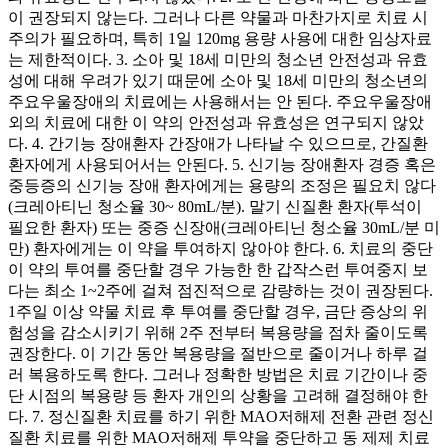
이 권장되지 않는다. 그러나 다른 약물과 마찬가지로 치료 시
주의가 필요하며, 특히 1일 120mg 용량 사용에 대한 임상자료
는 제한적이다. 3. 소아 및 18세 미만의 청소년 안전성과 유효
성에 대해 우려가 있기 때문에 소아 및 18세 미만의 청소년의
주요우울장애의 치료에는 사용해서는 안 된다. 주요우울장애
외의 치료에 대한 이 약의 안전성과 유효성은 연구되지 않았
다. 4. 간기능 장애환자 간장애가 나타날 수 있으므로, 간질환
환자에게 사용되어서는 안된다. 5. 신기능 장애환자 경증 혹은
중등증의 신기능 장애 환자에게는 용량의 조정은 필요치 않다
(크레아티닌 청소율 30~ 80mL/분). 말기 신질환 환자(투석이
필요한 환자) 또는 중증 신장애(크레아티닌 청소율 30mL/분 미
만) 환자에게는 이 약을 투여하지 않아야 한다. 6. 치료의 중단
이 약의 투여를 중단할 경우 가능한 한 갑작스런 투여중지 보
다는 최소 1~2주에 걸쳐 점진적으로 감량하는 것이 권장된다.
1주일 이상 약물 치료 후 투여를 중단할 경우, 금단 증상의 위
험성을 감소시키기 위해 2주 전부터 복용량을 점차 줄이도록
권장한다. 이 기간 동안 복용량을 절반으로 줄이거나 하루 걸
러 복용하도록 한다. 그러나 정확한 방법은 치료 기간이나 중
단 시점의 복용량 등 환자 개인의 상황을 고려해 결정해야 한
다. 7. 정신질환 치료를 하기 위한 MAO저해제 전환 관련 정신
질환 치료를 위한 MAO저해제 투약을 중단하고 동 제제 치료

▶ **How to complete this task**: Print every entry exactly as written, without the pictures.

▶ **Expected answer**:
이 권장되지 않는다. 그러나 다른 약물과 마찬가지로 치료 시
주의가 필요하며, 특히 1일 120mg 용량 사용에 대한 임상자료
는 제한적이다. 3. 소아 및 18세 미만의 청소년 안전성과 유효
성에 대해 우려가 있기 때문에 소아 및 18세 미만의 청소년의
주요우울장애의 치료에는 사용해서는 안 된다. 주요우울장애
외의 치료에 대한 이 약의 안전성과 유효성은 연구되지 않았
다. 4. 간기능 장애환자 간장애가 나타날 수 있으므로, 간질환
환자에게 사용되어서는 안된다. 5. 신기능 장애환자 경증 혹은
중등증의 신기능 장애 환자에게는 용량의 조정은 필요치 않다
(크레아티닌 청소율 30~ 80mL/분). 말기 신질환 환자(투석이
필요한 환자) 또는 중증 신장애(크레아티닌 청소율 30mL/분 미
만) 환자에게는 이 약을 투여하지 않아야 한다. 6. 치료의 중단
이 약의 투여를 중단할 경우 가능한 한 갑작스런 투여중지 보
다는 최소 1~2주에 걸쳐 점진적으로 감량하는 것이 권장된다.
1주일 이상 약물 치료 후 투여를 중단할 경우, 금단 증상의 위
험성을 감소시키기 위해 2주 전부터 복용량을 점차 줄이도록
권장한다. 이 기간 동안 복용량을 절반으로 줄이거나 하루 걸
러 복용하도록 한다. 그러나 정확한 방법은 치료 기간이나 중
단 시점의 복용량 등 환자 개인의 상황을 고려해 결정해야 한
다. 7. 정신질환 치료를 하기 위한 MAO저해제 전환 관련 정신
질환 치료를 위한 MAO저해제 투약을 중단하고 동 제제 치료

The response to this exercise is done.